Hearnsberger, 57, says he will drive as long as he is physically able – but he also hopes his driving will involve his son, Rick, who competes in the International Motor Contest Association. “My life has gone by real quick, and I look forward to the day I retire, when I can just pull my son’s race car,” Hearnsberger says.
1949: Born in Sparkman, Ark.
1969: Worked on petroleum pipelines.
1970-74: Drove a dump truck in Arkansas.
1974: Bought a 1971 Freightliner cabover and hauled aggregates.
1976: Bought a 1973 Peterbilt and hauled aggregates.
1977: Bought a new 1978 Peterbilt and leased to Ligon Specialized Hauling, Madisonville, Ky.
1979: Married Debbie Rosenbaum.
1980: Bought a 1972 Kenworth and hauled aggregates.
1982: Leased to Knoll Farm Products, Stuttgart, Ark.
1987: Leased to Fikes Truck Line, Hope, Ark.
1991: Bought a 1984 Peterbilt 359.
1998: Named a Fikes Roadmaster for Outstanding Service.

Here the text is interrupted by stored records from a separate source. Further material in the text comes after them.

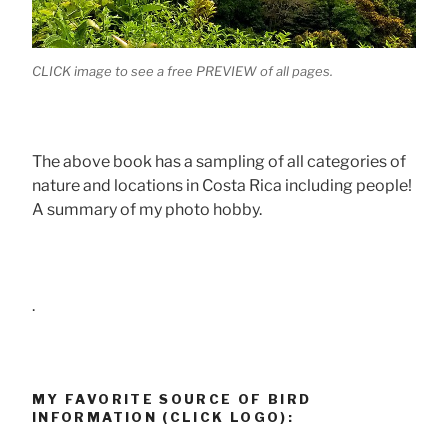
CLICK image to see a free PREVIEW of all pages.
The above book has a sampling of all categories of
nature and locations in Costa Rica including people!
A summary of my photo hobby.
.
MY FAVORITE SOURCE OF BIRD
INFORMATION (CLICK LOGO):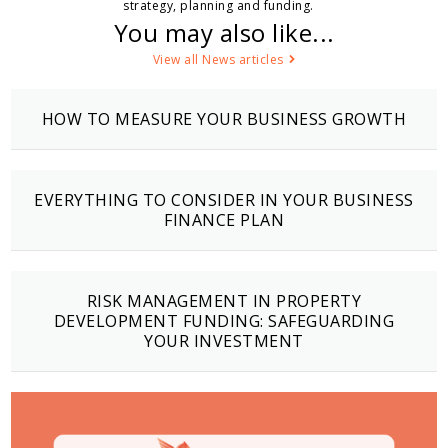
strategy, planning and funding.
You may also like...
View all News articles
HOW TO MEASURE YOUR BUSINESS GROWTH
EVERYTHING TO CONSIDER IN YOUR BUSINESS
FINANCE PLAN
RISK MANAGEMENT IN PROPERTY
DEVELOPMENT FUNDING: SAFEGUARDING
YOUR INVESTMENT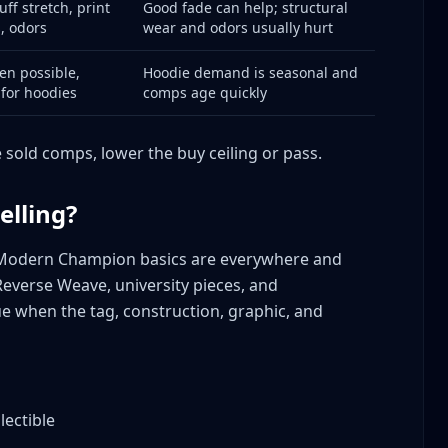
uff stretch, print
Good fade can help; structural
is Valuable
s, odors
wear and odors usually hurt
n
on
en possible,
Hoodie demand is seasonal and
 for hoodies
comps age quickly
e
e sold comps, lower the buy ceiling or pass.
elling?
s
odern Champion basics are everywhere and
Reverse Weave, university pieces, and
ore
e when the tag, construction, graphic, and
ion Sellers
ns Answered
lectible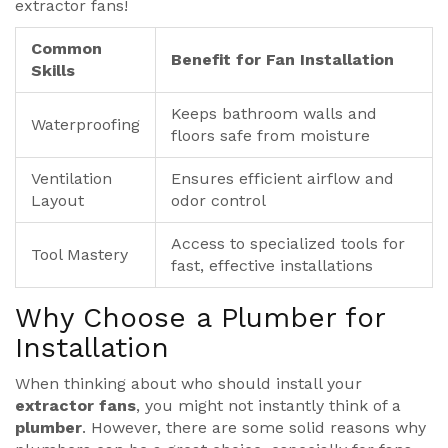
extractor fans!
Common
Benefit for Fan Installation
Skills
Keeps bathroom walls and
Waterproofing
floors safe from moisture
Ventilation
Ensures efficient airflow and
Layout
odor control
Access to specialized tools for
Tool Mastery
fast, effective installations
Why Choose a Plumber for
Installation
When thinking about who should install your
extractor fans
, you might not instantly think of a
plumber
. However, there are some solid reasons why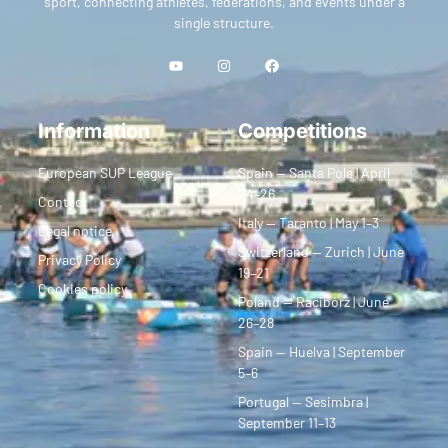
sport, connecting athletes, federations, and events under a
single structure.
Information
Competitions
European SUP League
Spain — Santa Pola | April
24–26
Contact
Italy — Taranto | May 1–3
Legal notice
Switzerland — Zurich | June
Privacy Policy
19–21
Cookies policy
Poland — Racibórz | June
26–28
Spain — Huelva | September
5–6
Portugal — Sesimbra |
September 11–13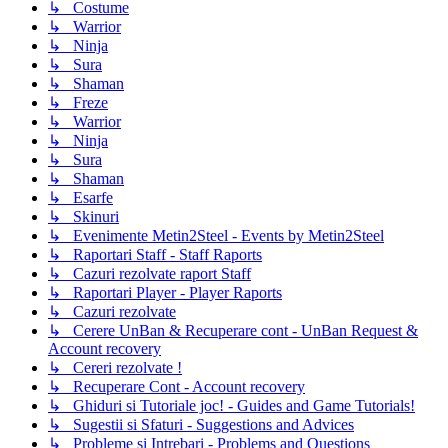
↳ Costume
↳ Warrior
↳ Ninja
↳ Sura
↳ Shaman
↳ Freze
↳ Warrior
↳ Ninja
↳ Sura
↳ Shaman
↳ Esarfe
↳ Skinuri
↳ Evenimente Metin2Steel - Events by Metin2Steel
↳ Raportari Staff - Staff Raports
↳ Cazuri rezolvate raport Staff
↳ Raportari Player - Player Raports
↳ Cazuri rezolvate
↳ Cerere UnBan & Recuperare cont - UnBan Request &
Account recovery
↳ Cereri rezolvate !
↳ Recuperare Cont - Account recovery
↳ Ghiduri si Tutoriale joc! - Guides and Game Tutorials!
↳ Sugestii si Sfaturi - Suggestions and Advices
↳ Probleme si Intrebari - Problems and Questions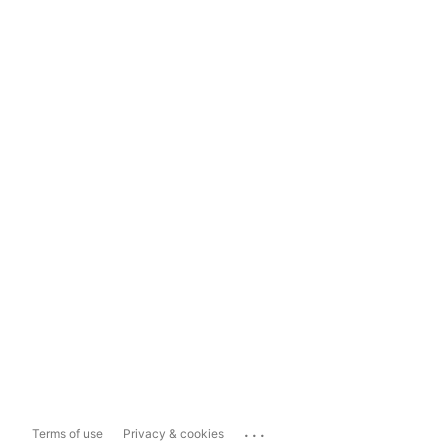
...
Terms of use
Privacy & cookies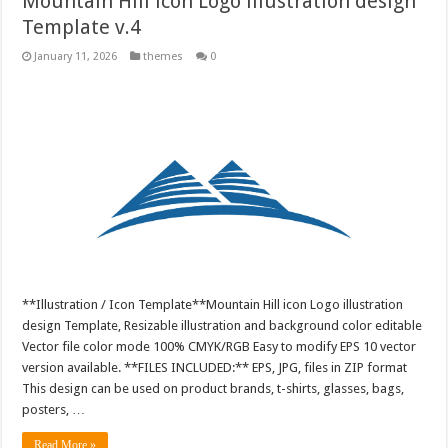
Mountain Hill icon Logo illustration design
Template v.4
January 11, 2026
themes
0
**Illustration / Icon Template**Mountain Hill icon Logo illustration
design Template, Resizable illustration and background color editable
Vector file color mode 100% CMYK/RGB Easy to modify EPS 10 vector
version available. **FILES INCLUDED:** EPS, JPG, files in ZIP format
This design can be used on product brands, t-shirts, glasses, bags,
posters, …
Read More »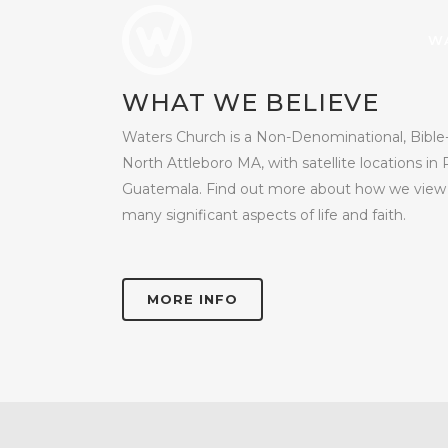
W
WHAT WE BELIEVE
Waters Church is a Non-Denominational, Bible-
North Attleboro MA, with satellite locations in 
Guatemala. Find out more about how we view G
many significant aspects of life and faith.
MORE INFO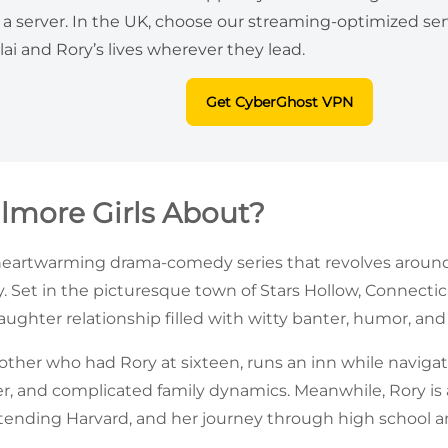
a server. In the UK, choose our streaming-optimized serv
lai and Rory’s lives wherever they lead.
Get CyberGhost VPN
ilmore Girls About?
heartwarming drama-comedy series that revolves around t
. Set in the picturesque town of Stars Hollow, Connectic
ghter relationship filled with witty banter, humor, an
mother who had Rory at sixteen, runs an inn while naviga
r, and complicated family dynamics. Meanwhile, Rory is 
tending Harvard, and her journey through high school and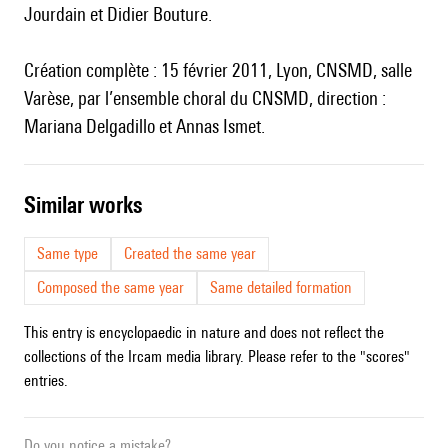
Jourdain et Didier Bouture.
Création complète : 15 février 2011, Lyon, CNSMD, salle
Varèse, par l’ensemble choral du CNSMD, direction :
Mariana Delgadillo et Annas Ismet.
similar works
Same type
Created the same year
Composed the same year
Same detailed formation
This entry is encyclopaedic in nature and does not reflect the
collections of the Ircam media library. Please refer to the "scores"
entries.
Do you notice a mistake?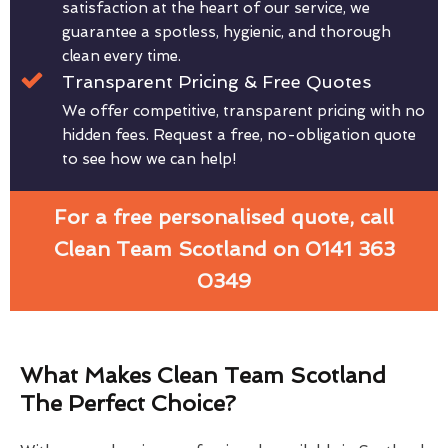
satisfaction at the heart of our service, we
guarantee a spotless, hygienic, and thorough
clean every time.
Transparent Pricing & Free Quotes
We offer competitive, transparent pricing with no
hidden fees. Request a free, no-obligation quote
to see how we can help!
For a free personalised quote, call
Clean Team Scotland on 0141 363
0349
What Makes Clean Team Scotland
The Perfect Choice?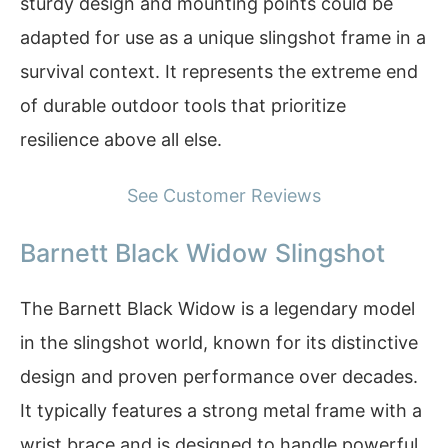
sturdy design and mounting points could be
adapted for use as a unique slingshot frame in a
survival context. It represents the extreme end
of durable outdoor tools that prioritize
resilience above all else.
See Customer Reviews
Barnett Black Widow Slingshot
The Barnett Black Widow is a legendary model
in the slingshot world, known for its distinctive
design and proven performance over decades.
It typically features a strong metal frame with a
wrist brace and is designed to handle powerful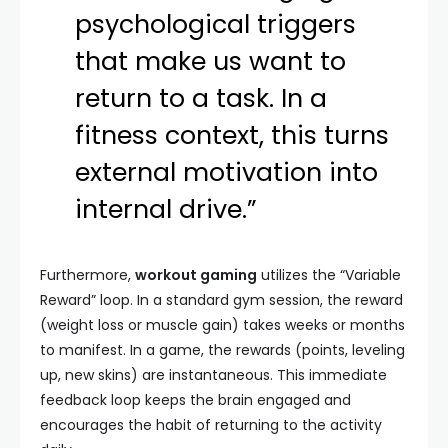
psychological triggers
that make us want to
return to a task. In a
fitness context, this turns
external motivation into
internal drive.”
Furthermore,
workout gaming
utilizes the “Variable
Reward” loop. In a standard gym session, the reward
(weight loss or muscle gain) takes weeks or months
to manifest. In a game, the rewards (points, leveling
up, new skins) are instantaneous. This immediate
feedback loop keeps the brain engaged and
encourages the habit of returning to the activity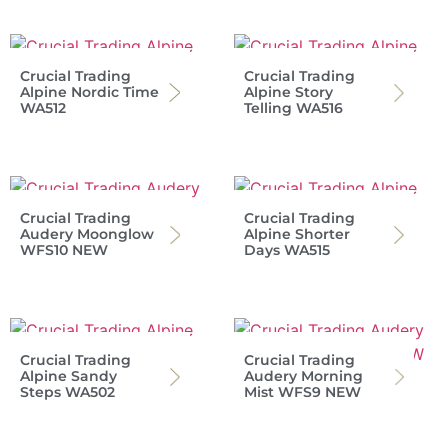
Crucial Trading
Crucial Trading
Alpine Nordic Time
Alpine Story
WA512
Telling WA516
Crucial Trading
Crucial Trading
Audery Moonglow
Alpine Shorter
WFS10 NEW
Days WA515
Crucial Trading
Crucial Trading
Alpine Sandy
Audery Morning
Steps WA502
Mist WFS9 NEW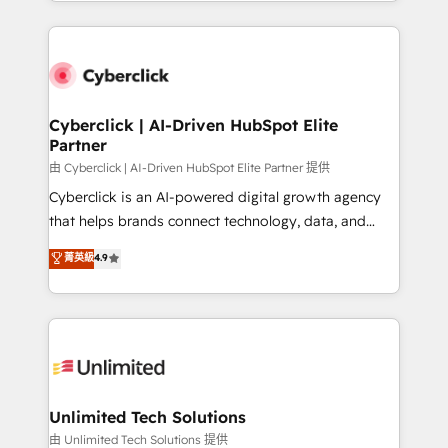
Canada, we’ve delivered thousands of successful
scalable revenue insights.
HubSpot projects for mid-market and enterprise
clients worldwide, with over 10 years experience. We
combine HubSpot, data, and AI to design connected
go-to-market systems that align people, process,
and technology for predictable, scalable revenue
Cyberclick | AI-Driven HubSpot Elite
Partner
growth. Our expertise spans RevOps, CRM and data
architecture, AI enablement, and strategic marketing,
由 Cyberclick | AI-Driven HubSpot Elite Partner 提供
delivered through our proprietary FLAIR framework
Cyberclick is an AI-powered digital growth agency
for responsible AI adoption. As a HubSpot Elite
that helps brands connect technology, data, and
Partner and ISO 27001:2022 certified consultancy,
creativity to achieve measurable results. Founded in
菁英級
4.9
we blend strategy, creativity, and technology to help
Barcelona and operating across Spain, LATAM, and
organisations scale smarter and grow stronger.
the UK, we support global companies in building
smarter marketing, sales, and customer success
strategies. As the only HubSpot Elite Partner in
Iberia (Spain & Portugal), we combine human insight
with intelligent automation to drive sustainable
growth. Our multidisciplinary team designs solutions
Unlimited Tech Solutions
that simplify complexity, boost performance, and
由 Unlimited Tech Solutions 提供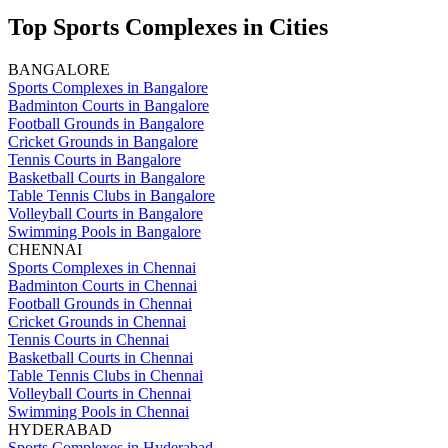
Top Sports Complexes in Cities
BANGALORE
Sports Complexes in Bangalore
Badminton Courts in Bangalore
Football Grounds in Bangalore
Cricket Grounds in Bangalore
Tennis Courts in Bangalore
Basketball Courts in Bangalore
Table Tennis Clubs in Bangalore
Volleyball Courts in Bangalore
Swimming Pools in Bangalore
CHENNAI
Sports Complexes in Chennai
Badminton Courts in Chennai
Football Grounds in Chennai
Cricket Grounds in Chennai
Tennis Courts in Chennai
Basketball Courts in Chennai
Table Tennis Clubs in Chennai
Volleyball Courts in Chennai
Swimming Pools in Chennai
HYDERABAD
Sports Complexes in Hyderabad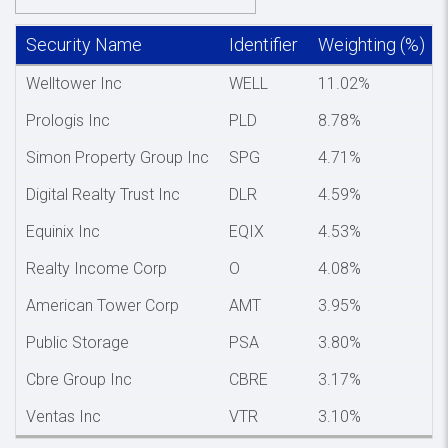
Security Name
Identifier
Weighting (%)
Welltower Inc
WELL
11.02%
Prologis Inc
PLD
8.78%
Simon Property Group Inc
SPG
4.71%
Digital Realty Trust Inc
DLR
4.59%
Equinix Inc
EQIX
4.53%
Realty Income Corp
O
4.08%
American Tower Corp
AMT
3.95%
Public Storage
PSA
3.80%
Cbre Group Inc
CBRE
3.17%
Ventas Inc
VTR
3.10%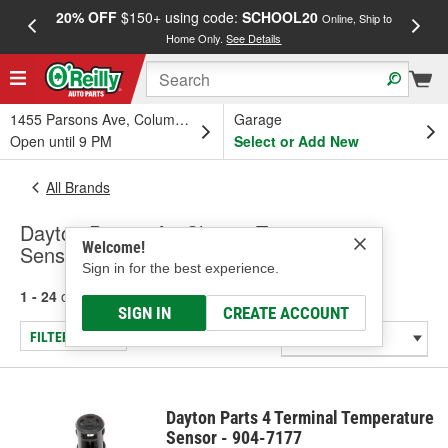
20% OFF
$150+ using code:
SCHOOL20
FREE
Online, Ship to
Home Only.
See Details
a
1455 Parsons Ave, Columbus, OH
Garage
Open until 9 PM
Select or Add New
All Brands
Dayton Parts - Air Charge Temperature
Welcome!
Sensor
Sign in for the best experience.
1 - 24
of
184
results for
Dayton Parts
SIGN IN
CREATE ACCOUNT
FILTER/REFINE
Dayton Parts 4 Terminal Temperature
Sensor - 904-7177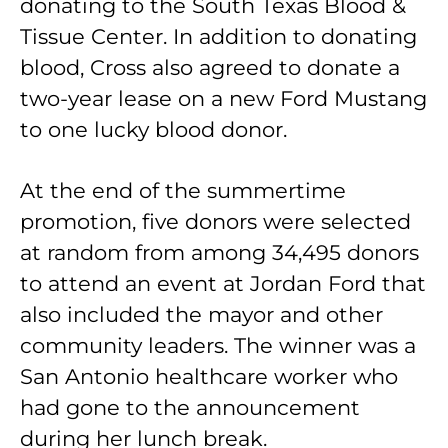
donating to the South Texas Blood &
Tissue Center. In addition to donating
blood, Cross also agreed to donate a
two-­year lease on a new Ford Mustang
to one lucky blood donor.
At the end of the summertime
promotion, five donors were selected
at random from among 34,495 donors
to attend an event at Jordan Ford that
also included the mayor and other
community leaders. The winner was a
San Antonio healthcare worker who
had gone to the announcement
during her lunch break.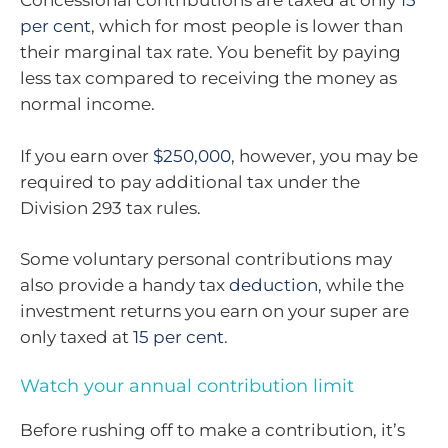
Concessional contributions are taxed at only
15
per cent
, which for most people is lower than
their marginal tax rate. You benefit by paying
less tax compared to receiving the money as
normal income.
If you earn over
$250,000
, however, you may be
required to pay additional tax under the
Division 293 tax rules.
Some voluntary personal contributions may
also provide a handy tax
deduction
, while the
investment returns you earn on your super are
only taxed at
15 per cent
.
Watch your annual contribution limit
Before rushing off to make a contribution, it’s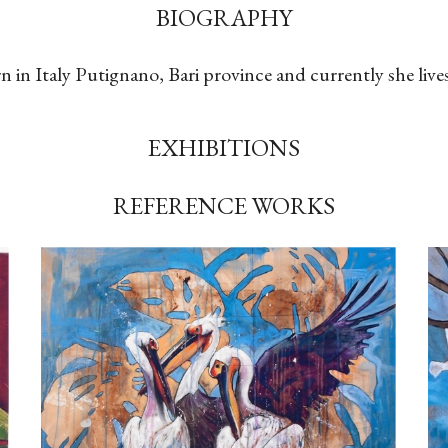
BIOGRAPHY
n in Italy Putignano, Bari province and currently she live
EXHIBITIONS
REFERENCE WORKS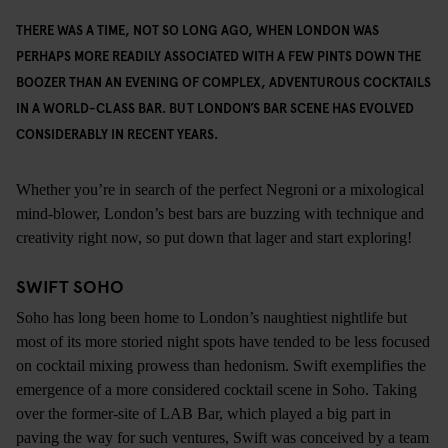
THERE WAS A TIME, NOT SO LONG AGO, WHEN LONDON WAS
PERHAPS MORE READILY ASSOCIATED WITH A FEW PINTS DOWN THE
BOOZER THAN AN EVENING OF COMPLEX, ADVENTUROUS COCKTAILS
IN A WORLD-CLASS BAR. BUT LONDON’S BAR SCENE HAS EVOLVED
CONSIDERABLY IN RECENT YEARS.
Whether you’re in search of the perfect Negroni or a mixological
mind-blower, London’s best bars are buzzing with technique and
creativity right now, so put down that lager and start exploring!
SWIFT SOHO
Soho has long been home to London’s naughtiest nightlife but
most of its more storied night spots have tended to be less focused
on cocktail mixing prowess than hedonism. Swift exemplifies the
emergence of a more considered cocktail scene in Soho. Taking
over the former-site of LAB Bar, which played a big part in
paving the way for such ventures, Swift was conceived by a team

2006: Named Fikes Driver of the Year.
ACTING AS THE PIT CREW, Derrell Hearnsberger and his wife, Debbie, spend some weekends helping their son, Rick, an International Motor Contest Association racer. The Hearnsbergers change the tires and perform maintenance to keep the modified car in perfect condition. “It’s a lot of work, but we love it,” Hearnsberger says.
HEARNSBERGER HAS NEVER missed being home on a holiday since he’s worked for Fikes Truck Line. “You work during the week and then are home on weekends and holidays,” he says.